Of course, the extent to which Corbin is playing a character remains unclear. Despite the singer’s newfound earnestness, he fails to totally do away with his penchant for ironic distance which is, at this point, a part of his brand. (Throughout the album, he takes on a higher register that is borderline mocking in tone. On ‘ctrl alt delete’, he sings the line ‘Baby, know it’s hard to believe that I have feelings too’ in a DeLonge-ian whine that’s hard not to read as anything less than an aural eyeroll.) Likewise, he maintains across the album his penchant for pathos, analogising (and often treating as interchangeable) his substance abuse to that of a toxic relationship. On ‘Scab’, he paints a picture of this relationship as one of abuse and codependence, playing on the ambiguity of the word ‘drive’ when describing, in a throwaway line, his partner ‘driving’ him to the clinic. Similarly, on ‘ctrl alt delete’, he equates being away from this partner to substance withdrawal; and to drive the point home on ‘Path’ sings: ‘Girl, you’re my relief, you’re my Tylenol / Got me up to speed, you’re my Adderall’.

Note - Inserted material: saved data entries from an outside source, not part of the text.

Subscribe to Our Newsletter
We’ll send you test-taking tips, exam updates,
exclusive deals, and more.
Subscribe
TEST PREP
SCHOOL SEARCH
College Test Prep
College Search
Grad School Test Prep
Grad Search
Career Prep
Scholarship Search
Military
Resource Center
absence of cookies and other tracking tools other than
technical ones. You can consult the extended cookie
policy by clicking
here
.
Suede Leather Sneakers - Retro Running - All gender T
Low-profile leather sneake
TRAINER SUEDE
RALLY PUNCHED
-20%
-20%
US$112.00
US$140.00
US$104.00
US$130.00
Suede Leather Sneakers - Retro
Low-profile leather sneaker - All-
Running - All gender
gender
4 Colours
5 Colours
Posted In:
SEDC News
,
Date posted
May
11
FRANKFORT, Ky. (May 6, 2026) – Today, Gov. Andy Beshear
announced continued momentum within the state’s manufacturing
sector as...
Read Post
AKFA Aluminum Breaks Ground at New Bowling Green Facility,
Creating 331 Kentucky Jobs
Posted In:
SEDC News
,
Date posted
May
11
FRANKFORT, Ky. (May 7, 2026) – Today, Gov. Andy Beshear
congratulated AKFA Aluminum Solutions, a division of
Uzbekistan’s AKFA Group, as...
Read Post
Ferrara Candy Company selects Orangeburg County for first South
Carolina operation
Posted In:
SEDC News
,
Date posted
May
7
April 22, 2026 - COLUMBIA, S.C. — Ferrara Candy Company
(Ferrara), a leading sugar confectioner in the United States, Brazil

Notwithstanding this, Corbin’s depiction of these themes is his most direct yet. Sonically, despite covering a lot of ground,
GWS lacks frills. Opener ‘Tell Me’ is the album’s biggest song. From soft synth chords and the sounds of insects at night it builds to an underwhelming climax that sees Corbin yelping over spaced-out drum hits. It’s followed by ‘Mask it to the Casket’ which, convince me otherwise, sounds like trappy Julien Baker. ‘Rambo’, a cheesy ballad, is emotionally overwhelming in the same way as last album’s ‘Something Safe’ (minus the Antwon shenanigans). And ‘Don’t Give Up’ is solo midnight karaoke for when you’re feeling just that tad bit suicidal.

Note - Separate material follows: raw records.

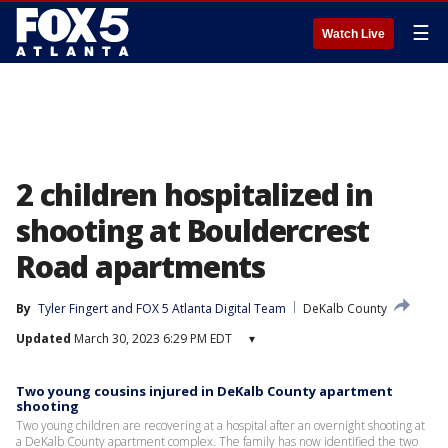
☰
Watch Live
2 children hospitalized in
shooting at Bouldercrest
Road apartments
By
Tyler Fingert
 and 
FOX 5 Atlanta Digital Team
DeKalb County
Updated
March 30, 2023 6:29 PM EDT
▾
Two young cousins injured in DeKalb County apartment
shooting
Two young children are recovering at a hospital after an overnight shooting at
a DeKalb County apartment complex. The family has now identified the two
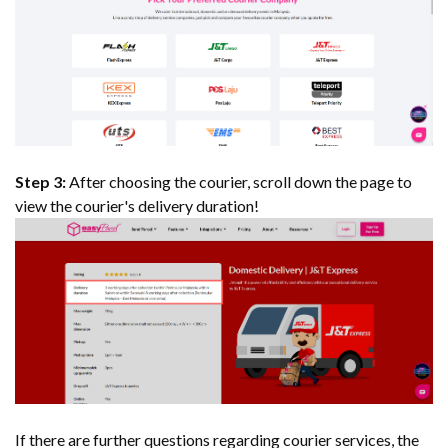
Step 3:
After choosing the courier, scroll down the page to
view the courier's delivery duration!
If there are further questions regarding courier services, the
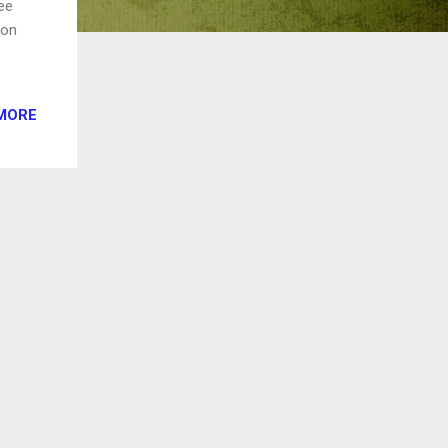
ree
 on
MORE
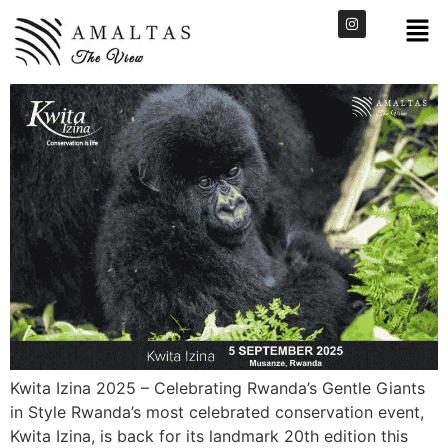
Kwita Izina 2025 – Celebrating Rwanda’s Gentle Giants
in Style Rwanda’s most celebrated conservation event,
Kwita Izina, is back for its landmark 20th edition this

From there, the album outdoes itself. Over LUM-like chimes, Corbin lets his voice break on the first verse of ‘Scab’, before delivering a big, reverb-soaked chorus and outro that are reminiscent of The Weeknd’s last album. ‘Path’, the album’s centrepiece, is heart-wrenching. Corbin adopts a vulnerable falsetto that is the sound of rock bottom, and over a basic guitar loop rife with YT live pedal improv cover potential sings, tragically: ‘I don’t mind getting wasted, you already see through me… / I’m just gonna play dead and hope you exhume me’. Late album highlight ‘ion care’ sounds like it’s from a totally different album by a totally different artist (6 dogs maybe). And, of course, there’s ‘Reaper’, which, as mentioned, is borderline parodic – Corbin’s pitched-down vocals giving voice, with absolute lack of clarity, to a suicidality underlying the rest of the album. The song says the quiet part loud, and you still don’t hear it.
What you do hear is Corbin at his best, his least laboured. It’s been four years since
Mourn, and over a year since he announced an EP that’s yet to be released, and probably never will be. In many ways,
GWS is a return to the Spooky Black era, embodying some of the aspects of the cloud trap genre into which he is so often lumped. In more ways, it is absolutely nothing like
Black Silk or
Leaving. Nor, despite their thematic similarities, is it much like
Mourn. It feels much realer than that album – like Corbin’s finally grown comfortable in his artist’s skin (at least, as comfortable as any modern musician should be). Counterintuitively,
Mourn’s use of narrative had the effect of further mythologising an artist who never wanted to be mythologised. Hopefully,
GWS has the opposite effect – of painting a portrait of an artist that is not only human, but all too so.